Wednesday, 27 February 2013

Transaction and concurrency control schemes


Transaction management is one of the complex and crucial piece of the enterprise application. Nowadays software application get more complicated and are of distributed type in nature. This make its more complex to design and implement the transaction management.

What is Transaction:
A transaction is a unit of work containing one or more operations involving one or more shared resources. A transaction has the ACID properties which guarantee that a transaction is never incomplete, data is never inconsistent, concurrent transactions are independent and the effects of transaction are persistent.

What is Distributed Transaction:
A distributed transaction is an operations bundle, in which two or more network hosts are involved. Usually, hosts provide transactional resources, while the transaction manager is responsible for creating and managing a global transaction that encompasses all operations against such resources.

ACID Properties:

  1. Atomicity:  means that either all the operations done in the transaction must be performed, or none of it must be performed. Doing part of a transaction is not permitted.
  2. Consistency: When a transaction is completed, the system must be in a stable and consistent condition.
  3. Isolation: means that the partial work done in one transaction is not visible to other transactions until the transaction is committed, and that each process in a multi-user system can be programmed as if it was the only process accessing the system.
  4. Durability: On transaction commit, the changes made during the transaction are made persistent permanently.
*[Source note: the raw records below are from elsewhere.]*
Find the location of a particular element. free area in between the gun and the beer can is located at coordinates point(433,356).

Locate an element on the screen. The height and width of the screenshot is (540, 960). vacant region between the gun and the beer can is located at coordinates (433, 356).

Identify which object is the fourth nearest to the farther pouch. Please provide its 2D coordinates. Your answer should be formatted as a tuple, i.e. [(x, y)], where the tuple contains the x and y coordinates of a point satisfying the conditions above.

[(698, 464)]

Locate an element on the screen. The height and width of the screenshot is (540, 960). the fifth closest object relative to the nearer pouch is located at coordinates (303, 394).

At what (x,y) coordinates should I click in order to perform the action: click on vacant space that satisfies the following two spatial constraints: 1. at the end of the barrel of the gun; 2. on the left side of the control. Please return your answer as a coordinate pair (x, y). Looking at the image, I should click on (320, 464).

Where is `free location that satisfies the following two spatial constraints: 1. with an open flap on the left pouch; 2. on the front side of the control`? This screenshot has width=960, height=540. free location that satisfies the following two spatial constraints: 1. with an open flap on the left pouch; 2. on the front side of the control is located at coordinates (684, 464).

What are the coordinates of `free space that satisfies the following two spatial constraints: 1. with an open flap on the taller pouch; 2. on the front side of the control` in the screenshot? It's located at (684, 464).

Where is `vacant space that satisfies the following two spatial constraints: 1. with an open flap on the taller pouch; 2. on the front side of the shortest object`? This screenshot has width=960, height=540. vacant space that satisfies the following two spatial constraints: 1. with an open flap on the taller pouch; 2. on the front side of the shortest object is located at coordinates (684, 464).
To provide the guarantee of the above properties, a system needs to make work hard in case of two (or more) transactions are working on same instance of data at same time(also known as concurrent access). In concurrent scenarios, some kind of concurrency control is necessary. There are two different approaches for concurrent control:

  • Pessimistic Concurrency Control (a.k.a Pessimistic Locking) 
  • Optimistic Concurrency control (a.k.a. Optimistic Locking see 1).

Pessimistic Concurrency Control
As name suggest, because the system assumes the worst — it assumes that two or more users will want to update the same record at the same time, and then prevents that possibility by locking the record, no matter how unlikely conflicts actually are.
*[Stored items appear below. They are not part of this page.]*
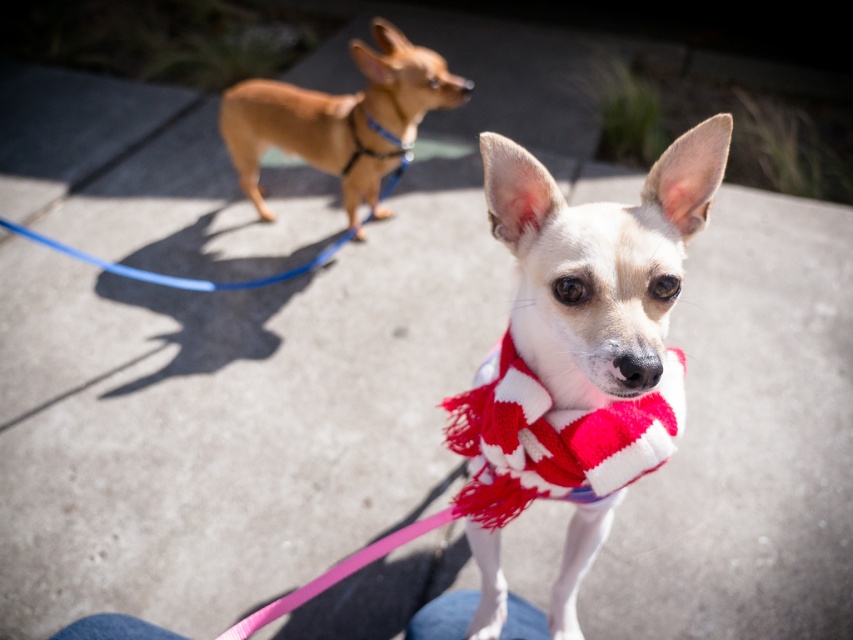 Question: Does white knitted scarf at center come behind blue rubber leash at upper left?

Choices:
 (A) no
 (B) yes

Answer: (A)

Question: Is white knitted scarf at center in front of blue rubber leash at upper left?

Choices:
 (A) no
 (B) yes

Answer: (B)

Question: Which object is farther from the camera taking this photo?

Choices:
 (A) red knitted scarf at center
 (B) white knitted scarf at center
 (C) pink fabric leash at center
 (D) blue rubber leash at upper left

Answer: (D)

Question: Which point appears farthest from the camera in this image?

Choices:
 (A) (498, 486)
 (B) (33, 234)

Answer: (B)

Question: Does white knitted scarf at center have a lesser width compared to blue rubber leash at upper left?

Choices:
 (A) yes
 (B) no

Answer: (A)

Question: Which object is farther from the camera taking this photo?

Choices:
 (A) light brown fur at upper left
 (B) pink fabric leash at center

Answer: (A)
The locks are placed as soon as any piece of the row is accessed, making it impossible for two (or more) users to update the row at the same time. Other users might be able to read the data even though a lock has been placed, but it depends on the lock mode (shared, exclusive, or update, see 2).

Optimistic Concurrency Control
Assumes that although conflicts are possible, they will be very rare. Instead of locking every record every time that it is used, the system merely looks for indications that two users actually did try to update the same record at the same time. If that evidence is found, then one user's updates are discarded and the user is informed.
Implementation Strategies:
  • Use version or timestamp column in every row. This is most common and have good performance over other strategies and populate in hibernate.
  • Dirty checking: re-read the row and compare the values of the updated columns.
  • All: re-read the row and compare all values.
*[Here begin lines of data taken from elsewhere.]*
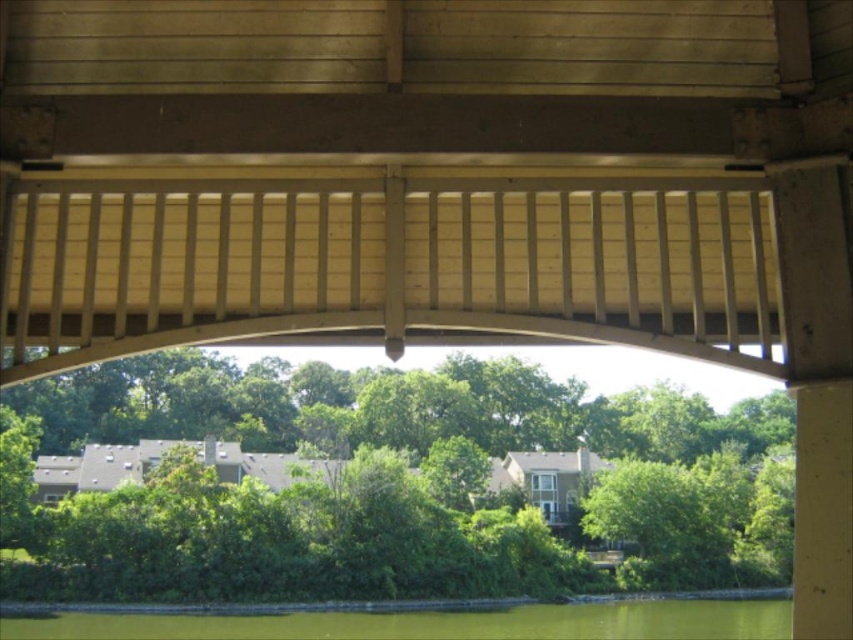 Question: Does wooden bridge at center lie in front of green water at lower center?

Choices:
 (A) no
 (B) yes

Answer: (B)

Question: Is wooden bridge at center smaller than green water at lower center?

Choices:
 (A) yes
 (B) no

Answer: (A)

Question: Can you confirm if wooden bridge at center is positioned above green water at lower center?

Choices:
 (A) no
 (B) yes

Answer: (B) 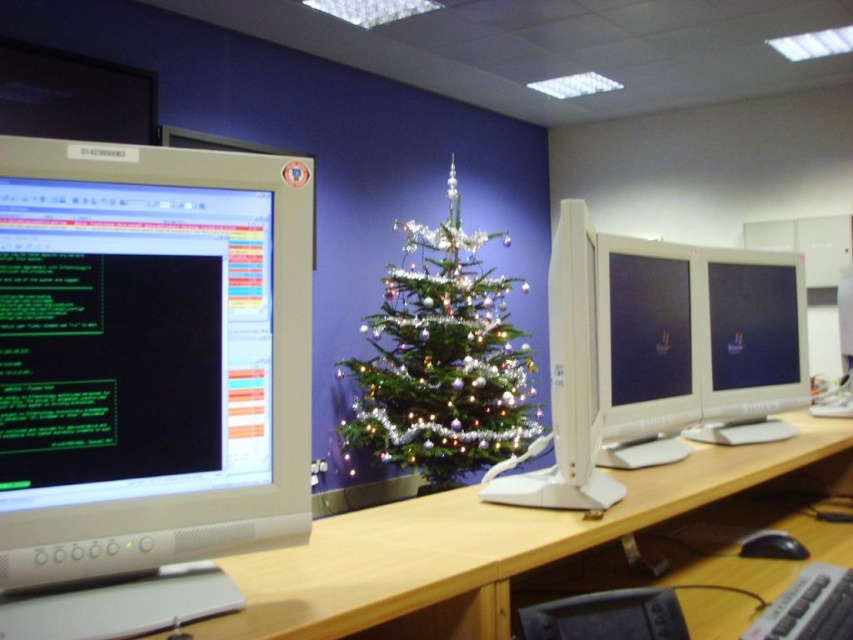 You are organizing a desk and need to place both the black plastic keyboard at lower right and the black rubber mouse at lower right side by side. Which one requires more horizontal space?

The black plastic keyboard at lower right requires more horizontal space because its width is larger than the black rubber mouse at lower right.

You are standing in the office and want to reach the point marked as point [840,586]. If your height is 1.7 meters, will you be able to see the top of the Christmas tree from that point?

The point [840,586] is 1.26 meters away from you. Since the Christmas tree is in the background and the ceiling has a grid pattern, it is possible that the tree is tall enough for you to see its top from that distance. However, without knowing the exact height of the tree, it is difficult to determine for sure. But given the festive decoration and typical office setup, it is likely that the tree is within your line of sight.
Disadvantages of Pessimistic locking:
A resource is locked from the time it is first accessed in a transaction until the transaction is finished (either by commit or rollback), making it inaccessible to other transactions during that time. Since locks are applied in fail-safe way, it results in high lock contention, even though most transactions simply look at the resource and never change it.

Footer Notes:
1. Even though the optimistic concurrency control mechanism is sometimes called optimistic locking, it is not a true locking scheme—the system does not place any locks when optimistic concurrency control is used. The term locking is used because optimistic concurrency control serves the same purpose as pessimistic locking by preventing overlapping updates.

2. Lock Modes
  1. Shared: allows multiple users to read the data, but do not allow any user to change the data.
  2. Exclusive: allows single user to update a particular data. As name suggest, no other type of lock may be placed on the row.
  3. Update: rows locked with in this mode, are not available to other users even for read. It ensures that the current user can later update the row. Update locks are similar to exclusive locks. The main difference between the two is that you can acquire an update lock when another user already has a shared lock on the same record. This lets the holder of the update lock read data without excluding other users. However, once the holder of the update lock changes the data, the update lock is converted into an exclusive lock.